The Church of Jesus Christ of Latter-Day Saints will not have a new home in Greenfield, at least not yet.
The Greenfield Common Council denied a request to rezone the property located at the southeast corner of South 35th Street and West Barnard Avenue from single family residential to institutional by a 3-2 vote at City Hall on Tuesday.
The denial shot down the church’s plans to build a 16,100-square-foot church on the 4.2-acre parcel.
But that doesn’t mean the church won’t stop looking for a Greenfield location that works.
“We’ll keep looking,” said Antone Bonner, Stake President of the Milwaukee Wisconsin South Stake of the LDS.
“We’ll keep seeing what our options are. I don’t know what that will lead to. This is a good area. Latter-Day Saints churches, the congregations, are essentially geographically located. They typically take in more than one community. … (Greenfield) would be a very nice, centrally located location. We’ll just have to see.”
The council listened to citizen comments for nearly 90 minutes during a public hearing. More than 50 people, many of them church members, registered to speak or to show support of the church.

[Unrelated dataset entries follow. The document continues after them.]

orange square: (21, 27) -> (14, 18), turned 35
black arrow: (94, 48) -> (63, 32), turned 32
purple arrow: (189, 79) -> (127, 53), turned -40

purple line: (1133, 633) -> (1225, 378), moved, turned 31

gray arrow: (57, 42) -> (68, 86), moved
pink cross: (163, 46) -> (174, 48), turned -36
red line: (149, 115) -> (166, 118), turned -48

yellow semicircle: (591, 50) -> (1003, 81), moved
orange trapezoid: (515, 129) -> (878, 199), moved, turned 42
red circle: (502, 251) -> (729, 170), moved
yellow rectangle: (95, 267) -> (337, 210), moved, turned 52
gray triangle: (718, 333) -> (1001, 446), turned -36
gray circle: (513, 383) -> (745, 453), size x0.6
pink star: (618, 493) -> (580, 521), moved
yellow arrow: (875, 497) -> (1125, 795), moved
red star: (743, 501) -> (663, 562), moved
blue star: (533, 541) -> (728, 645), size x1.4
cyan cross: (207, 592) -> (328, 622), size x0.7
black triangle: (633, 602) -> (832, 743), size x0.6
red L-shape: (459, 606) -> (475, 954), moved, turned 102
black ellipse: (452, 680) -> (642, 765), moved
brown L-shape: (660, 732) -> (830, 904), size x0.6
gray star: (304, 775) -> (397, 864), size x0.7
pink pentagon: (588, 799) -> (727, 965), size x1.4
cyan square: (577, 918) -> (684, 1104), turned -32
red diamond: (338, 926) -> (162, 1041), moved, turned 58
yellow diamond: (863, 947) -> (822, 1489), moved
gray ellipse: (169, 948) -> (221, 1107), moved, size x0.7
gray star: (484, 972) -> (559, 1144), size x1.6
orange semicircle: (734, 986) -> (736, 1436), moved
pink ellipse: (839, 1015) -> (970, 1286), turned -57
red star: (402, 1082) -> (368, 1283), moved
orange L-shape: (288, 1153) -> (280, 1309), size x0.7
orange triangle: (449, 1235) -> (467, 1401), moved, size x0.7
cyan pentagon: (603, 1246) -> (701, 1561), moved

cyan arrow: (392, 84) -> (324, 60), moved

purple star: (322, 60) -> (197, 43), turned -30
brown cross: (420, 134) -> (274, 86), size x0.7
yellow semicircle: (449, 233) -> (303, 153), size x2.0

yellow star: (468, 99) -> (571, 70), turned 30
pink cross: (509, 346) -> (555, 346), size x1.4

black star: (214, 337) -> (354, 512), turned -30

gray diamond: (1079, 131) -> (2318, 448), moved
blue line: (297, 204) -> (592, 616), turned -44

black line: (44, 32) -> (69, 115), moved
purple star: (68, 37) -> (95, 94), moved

Those who supported it discussed the humanitarian efforts the church would bring to the community and the benefits the church would have on local youths.
The area in question, located next to Greenfield Middle School, is a vacant field, something neighbors did not want to lose. Those who live in the area also had major concerns about the increase in traffic.
“Adding a church and its traffic is very challenging for us to accept,” said Luis Reyes, who lives on 35th Street directly across from where the proposed church would have been erected. “The traffic from the school already makes it very challenging to get in and out of my driveway.
“That’s not why I purchased my house. That’s not what I bought the property for. It was my dream house, with a white picket fence. You build something that massive there and that all goes away.”
Ellen Budny, Reyes’s neighbor, agreed, saying rezoning approval would eradicate the natural green space the area provides, turning it into a giant parking lot.
Bonner said he appreciated the environmental concerns but said the church and its landscaping would be well-maintained and a “beautiful property.”
In addition, rezoning the property would have taken it off the city’s tax roll because institutional properties are tax exempt. One church official, however, said in lieu of paying taxes the church would consider putting in sidewalks and cross walks to make the area, especially that leading to the middle school, safer.
Alderperson Karl Kastner was concerned with the traffic and the loss of opportunity for other families to build homes on the vacant land.
“Those lots are very desirable,” he said. “I’d love to live that close to a school. I think that’s a huge asset for our city.”
Said Bonner, “Obviously, we’re disappointed, but I chatted with the Common Council members (after the meeting) and it seems like the decision was based on the traffic that is on that road already. They’re concerned about adding to that. We don’t think it would be an extra burden because of the timing of when that traffic would occur. It really wouldn’t coincide with the busy times of every day life, but so be it.”